> **What to produce**:
Transcribe the data below verbatim from the line with "(@JonesCitizen) reported" to the line with "history curves, 1-3 minute refresh". Include both of those lines.

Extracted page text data
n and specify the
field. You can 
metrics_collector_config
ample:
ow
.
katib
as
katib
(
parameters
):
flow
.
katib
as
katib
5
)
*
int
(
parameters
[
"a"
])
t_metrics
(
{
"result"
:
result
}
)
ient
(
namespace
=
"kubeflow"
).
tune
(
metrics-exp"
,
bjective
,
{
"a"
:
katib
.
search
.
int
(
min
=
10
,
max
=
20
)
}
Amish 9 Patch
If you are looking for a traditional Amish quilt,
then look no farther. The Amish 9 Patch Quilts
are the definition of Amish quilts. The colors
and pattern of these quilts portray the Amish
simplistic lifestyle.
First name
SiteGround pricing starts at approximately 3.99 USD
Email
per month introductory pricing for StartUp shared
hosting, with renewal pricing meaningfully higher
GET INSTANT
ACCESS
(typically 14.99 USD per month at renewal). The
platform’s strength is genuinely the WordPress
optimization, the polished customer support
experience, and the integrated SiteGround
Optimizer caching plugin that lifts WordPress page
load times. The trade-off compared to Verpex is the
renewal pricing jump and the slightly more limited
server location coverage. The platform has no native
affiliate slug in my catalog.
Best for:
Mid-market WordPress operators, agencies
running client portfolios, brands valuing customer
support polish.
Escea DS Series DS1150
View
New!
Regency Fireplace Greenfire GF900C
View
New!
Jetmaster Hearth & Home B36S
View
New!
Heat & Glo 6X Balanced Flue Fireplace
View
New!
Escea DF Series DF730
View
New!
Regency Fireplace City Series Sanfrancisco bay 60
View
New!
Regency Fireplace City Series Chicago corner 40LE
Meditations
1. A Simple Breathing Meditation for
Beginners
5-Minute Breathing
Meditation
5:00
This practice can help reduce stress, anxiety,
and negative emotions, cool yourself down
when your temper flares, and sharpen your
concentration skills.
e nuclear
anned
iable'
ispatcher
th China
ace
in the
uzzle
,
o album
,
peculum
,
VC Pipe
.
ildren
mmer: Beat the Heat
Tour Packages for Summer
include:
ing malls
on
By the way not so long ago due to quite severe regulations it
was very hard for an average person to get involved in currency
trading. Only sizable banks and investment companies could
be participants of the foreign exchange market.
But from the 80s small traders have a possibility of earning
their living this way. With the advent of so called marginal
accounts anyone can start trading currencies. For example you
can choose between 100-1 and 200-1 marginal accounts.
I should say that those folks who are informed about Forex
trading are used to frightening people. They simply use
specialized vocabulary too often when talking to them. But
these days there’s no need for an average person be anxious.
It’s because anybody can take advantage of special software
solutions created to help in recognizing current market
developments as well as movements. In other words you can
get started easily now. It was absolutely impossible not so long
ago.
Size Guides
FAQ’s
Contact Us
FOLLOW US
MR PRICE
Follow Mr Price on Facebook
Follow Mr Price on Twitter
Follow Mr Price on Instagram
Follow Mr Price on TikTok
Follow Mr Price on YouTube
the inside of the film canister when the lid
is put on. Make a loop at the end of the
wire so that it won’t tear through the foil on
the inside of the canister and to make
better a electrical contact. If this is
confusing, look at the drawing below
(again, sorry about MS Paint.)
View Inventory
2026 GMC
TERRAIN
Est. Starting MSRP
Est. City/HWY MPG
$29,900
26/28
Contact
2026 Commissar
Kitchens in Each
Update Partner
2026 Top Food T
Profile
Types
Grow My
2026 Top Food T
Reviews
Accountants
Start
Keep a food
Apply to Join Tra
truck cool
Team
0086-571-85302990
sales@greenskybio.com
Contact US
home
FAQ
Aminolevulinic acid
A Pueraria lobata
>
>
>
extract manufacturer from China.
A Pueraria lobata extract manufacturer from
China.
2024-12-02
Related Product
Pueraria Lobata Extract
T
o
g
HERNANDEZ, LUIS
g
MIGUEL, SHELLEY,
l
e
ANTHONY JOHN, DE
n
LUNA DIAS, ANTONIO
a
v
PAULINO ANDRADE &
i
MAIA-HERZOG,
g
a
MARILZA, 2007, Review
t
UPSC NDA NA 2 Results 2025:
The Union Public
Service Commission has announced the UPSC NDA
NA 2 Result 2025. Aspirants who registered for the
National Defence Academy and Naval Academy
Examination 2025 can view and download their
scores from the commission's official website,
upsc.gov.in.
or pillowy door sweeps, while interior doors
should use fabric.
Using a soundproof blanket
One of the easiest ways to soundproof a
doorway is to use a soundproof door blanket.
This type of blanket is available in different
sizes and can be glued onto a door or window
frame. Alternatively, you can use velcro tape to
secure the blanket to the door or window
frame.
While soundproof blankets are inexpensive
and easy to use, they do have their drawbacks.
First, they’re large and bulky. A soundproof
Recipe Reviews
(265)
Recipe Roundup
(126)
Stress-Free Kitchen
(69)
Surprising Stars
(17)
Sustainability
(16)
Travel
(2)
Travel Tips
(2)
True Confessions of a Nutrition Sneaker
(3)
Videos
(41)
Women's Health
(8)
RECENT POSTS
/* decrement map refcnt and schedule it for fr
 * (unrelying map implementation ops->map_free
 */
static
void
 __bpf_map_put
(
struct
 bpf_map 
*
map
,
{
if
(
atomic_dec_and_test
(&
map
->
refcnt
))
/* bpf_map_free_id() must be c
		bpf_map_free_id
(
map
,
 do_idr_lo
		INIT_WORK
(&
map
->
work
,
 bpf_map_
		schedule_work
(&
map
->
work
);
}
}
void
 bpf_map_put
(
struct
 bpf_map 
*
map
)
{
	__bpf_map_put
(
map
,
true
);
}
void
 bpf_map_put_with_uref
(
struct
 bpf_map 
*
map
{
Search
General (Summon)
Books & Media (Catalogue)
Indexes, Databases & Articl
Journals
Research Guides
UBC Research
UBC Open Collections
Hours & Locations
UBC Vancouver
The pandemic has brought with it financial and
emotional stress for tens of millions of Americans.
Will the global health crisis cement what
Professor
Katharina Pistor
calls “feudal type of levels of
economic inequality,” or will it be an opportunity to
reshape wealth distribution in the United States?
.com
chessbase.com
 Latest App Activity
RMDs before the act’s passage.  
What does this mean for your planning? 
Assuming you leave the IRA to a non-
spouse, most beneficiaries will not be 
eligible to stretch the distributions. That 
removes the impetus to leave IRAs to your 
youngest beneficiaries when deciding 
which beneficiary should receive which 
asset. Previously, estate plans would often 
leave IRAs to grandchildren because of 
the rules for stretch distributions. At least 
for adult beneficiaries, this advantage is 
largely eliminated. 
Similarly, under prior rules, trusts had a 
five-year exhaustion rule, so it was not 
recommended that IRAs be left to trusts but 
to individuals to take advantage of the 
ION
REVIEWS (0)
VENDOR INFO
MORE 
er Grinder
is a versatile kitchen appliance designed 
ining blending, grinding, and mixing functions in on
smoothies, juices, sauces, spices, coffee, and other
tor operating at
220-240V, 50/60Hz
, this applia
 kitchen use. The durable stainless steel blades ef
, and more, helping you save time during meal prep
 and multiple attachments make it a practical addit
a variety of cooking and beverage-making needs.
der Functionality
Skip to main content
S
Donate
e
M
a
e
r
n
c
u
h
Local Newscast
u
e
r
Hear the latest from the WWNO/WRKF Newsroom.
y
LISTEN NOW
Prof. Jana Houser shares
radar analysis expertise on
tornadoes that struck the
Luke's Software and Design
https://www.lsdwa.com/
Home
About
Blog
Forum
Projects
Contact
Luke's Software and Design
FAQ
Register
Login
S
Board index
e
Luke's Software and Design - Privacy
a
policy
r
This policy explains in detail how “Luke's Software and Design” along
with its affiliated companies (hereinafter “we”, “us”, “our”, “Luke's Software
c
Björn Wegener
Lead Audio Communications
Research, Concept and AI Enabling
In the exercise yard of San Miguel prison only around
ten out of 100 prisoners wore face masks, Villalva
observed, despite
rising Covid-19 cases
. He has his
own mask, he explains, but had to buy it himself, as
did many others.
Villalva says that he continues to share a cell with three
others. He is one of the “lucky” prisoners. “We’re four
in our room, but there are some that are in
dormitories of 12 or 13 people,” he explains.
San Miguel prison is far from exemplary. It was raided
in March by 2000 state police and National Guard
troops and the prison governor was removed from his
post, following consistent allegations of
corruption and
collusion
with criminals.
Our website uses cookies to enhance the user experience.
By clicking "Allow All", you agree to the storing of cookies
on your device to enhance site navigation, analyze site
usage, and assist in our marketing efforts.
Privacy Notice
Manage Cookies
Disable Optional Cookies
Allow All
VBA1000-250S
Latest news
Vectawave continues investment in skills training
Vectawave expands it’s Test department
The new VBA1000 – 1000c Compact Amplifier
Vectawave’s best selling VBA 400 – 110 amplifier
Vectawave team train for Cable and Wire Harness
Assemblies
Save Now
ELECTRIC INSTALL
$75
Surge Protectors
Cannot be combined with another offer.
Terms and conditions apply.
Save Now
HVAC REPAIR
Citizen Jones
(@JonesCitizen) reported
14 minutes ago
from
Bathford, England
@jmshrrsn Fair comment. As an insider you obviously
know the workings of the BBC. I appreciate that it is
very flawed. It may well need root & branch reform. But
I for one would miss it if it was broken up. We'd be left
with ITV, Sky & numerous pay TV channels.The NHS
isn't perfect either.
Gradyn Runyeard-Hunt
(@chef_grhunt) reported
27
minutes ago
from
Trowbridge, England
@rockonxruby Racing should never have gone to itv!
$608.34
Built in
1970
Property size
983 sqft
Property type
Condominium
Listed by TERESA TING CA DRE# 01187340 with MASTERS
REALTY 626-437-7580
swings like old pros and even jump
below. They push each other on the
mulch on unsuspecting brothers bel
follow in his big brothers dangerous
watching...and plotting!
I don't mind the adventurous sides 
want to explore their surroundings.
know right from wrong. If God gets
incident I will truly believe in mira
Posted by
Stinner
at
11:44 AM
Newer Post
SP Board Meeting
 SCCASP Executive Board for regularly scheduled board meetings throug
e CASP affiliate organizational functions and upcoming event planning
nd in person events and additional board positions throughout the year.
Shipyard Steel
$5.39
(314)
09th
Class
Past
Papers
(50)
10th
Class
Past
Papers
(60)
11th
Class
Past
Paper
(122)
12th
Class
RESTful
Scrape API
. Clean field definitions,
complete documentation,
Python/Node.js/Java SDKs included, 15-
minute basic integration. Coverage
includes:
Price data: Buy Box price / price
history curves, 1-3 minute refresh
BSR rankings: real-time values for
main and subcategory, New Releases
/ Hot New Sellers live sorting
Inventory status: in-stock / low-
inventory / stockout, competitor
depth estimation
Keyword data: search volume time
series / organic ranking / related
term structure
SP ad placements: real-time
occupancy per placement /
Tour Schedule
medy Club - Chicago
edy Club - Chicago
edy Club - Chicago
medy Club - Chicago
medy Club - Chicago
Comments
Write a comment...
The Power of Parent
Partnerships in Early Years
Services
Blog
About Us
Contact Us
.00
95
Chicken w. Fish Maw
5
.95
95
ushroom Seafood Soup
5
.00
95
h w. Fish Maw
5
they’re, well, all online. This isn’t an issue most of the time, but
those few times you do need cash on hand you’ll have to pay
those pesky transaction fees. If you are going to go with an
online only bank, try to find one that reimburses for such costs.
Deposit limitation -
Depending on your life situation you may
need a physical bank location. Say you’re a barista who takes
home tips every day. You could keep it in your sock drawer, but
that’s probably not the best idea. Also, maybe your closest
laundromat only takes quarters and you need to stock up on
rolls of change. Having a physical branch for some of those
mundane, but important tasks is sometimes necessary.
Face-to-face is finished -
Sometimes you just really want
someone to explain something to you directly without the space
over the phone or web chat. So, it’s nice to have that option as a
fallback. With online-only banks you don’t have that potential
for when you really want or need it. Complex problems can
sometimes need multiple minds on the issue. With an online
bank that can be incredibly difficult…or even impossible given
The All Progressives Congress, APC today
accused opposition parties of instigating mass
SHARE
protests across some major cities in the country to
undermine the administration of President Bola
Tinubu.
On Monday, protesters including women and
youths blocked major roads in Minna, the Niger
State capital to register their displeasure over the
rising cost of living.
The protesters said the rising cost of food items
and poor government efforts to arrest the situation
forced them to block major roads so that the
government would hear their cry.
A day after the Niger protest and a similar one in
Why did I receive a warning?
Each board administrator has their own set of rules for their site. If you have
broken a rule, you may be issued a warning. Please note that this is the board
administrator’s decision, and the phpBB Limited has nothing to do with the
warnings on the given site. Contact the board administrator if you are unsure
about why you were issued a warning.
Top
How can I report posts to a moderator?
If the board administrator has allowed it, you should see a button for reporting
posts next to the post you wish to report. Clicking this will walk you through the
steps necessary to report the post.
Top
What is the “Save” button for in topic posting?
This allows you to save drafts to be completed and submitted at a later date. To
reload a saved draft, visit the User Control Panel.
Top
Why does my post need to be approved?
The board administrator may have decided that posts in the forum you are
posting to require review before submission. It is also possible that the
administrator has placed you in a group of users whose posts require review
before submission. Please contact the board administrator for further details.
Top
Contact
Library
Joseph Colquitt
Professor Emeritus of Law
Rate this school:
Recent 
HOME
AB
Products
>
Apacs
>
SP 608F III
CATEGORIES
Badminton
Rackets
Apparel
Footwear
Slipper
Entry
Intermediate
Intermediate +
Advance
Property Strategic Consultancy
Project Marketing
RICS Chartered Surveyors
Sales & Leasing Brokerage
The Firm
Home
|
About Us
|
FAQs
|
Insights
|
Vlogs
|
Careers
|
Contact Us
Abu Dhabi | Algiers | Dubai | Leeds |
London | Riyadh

> **Solution for this exercise**:
(@JonesCitizen) reported
14 minutes ago
from
Bathford, England
@jmshrrsn Fair comment. As an insider you obviously
know the workings of the BBC. I appreciate that it is
very flawed. It may well need root & branch reform. But
I for one would miss it if it was broken up. We'd be left
with ITV, Sky & numerous pay TV channels.The NHS
isn't perfect either.
Gradyn Runyeard-Hunt
(@chef_grhunt) reported
27
minutes ago
from
Trowbridge, England
@rockonxruby Racing should never have gone to itv!
$608.34
Built in
1970
Property size
983 sqft
Property type
Condominium
Listed by TERESA TING CA DRE# 01187340 with MASTERS
REALTY 626-437-7580
swings like old pros and even jump
below. They push each other on the
mulch on unsuspecting brothers bel
follow in his big brothers dangerous
watching...and plotting!
I don't mind the adventurous sides 
want to explore their surroundings.
know right from wrong. If God gets
incident I will truly believe in mira
Posted by
Stinner
at
11:44 AM
Newer Post
SP Board Meeting
 SCCASP Executive Board for regularly scheduled board meetings throug
e CASP affiliate organizational functions and upcoming event planning
nd in person events and additional board positions throughout the year.
Shipyard Steel
$5.39
(314)
09th
Class
Past
Papers
(50)
10th
Class
Past
Papers
(60)
11th
Class
Past
Paper
(122)
12th
Class
RESTful
Scrape API
. Clean field definitions,
complete documentation,
Python/Node.js/Java SDKs included, 15-
minute basic integration. Coverage
includes:
Price data: Buy Box price / price
history curves, 1-3 minute refresh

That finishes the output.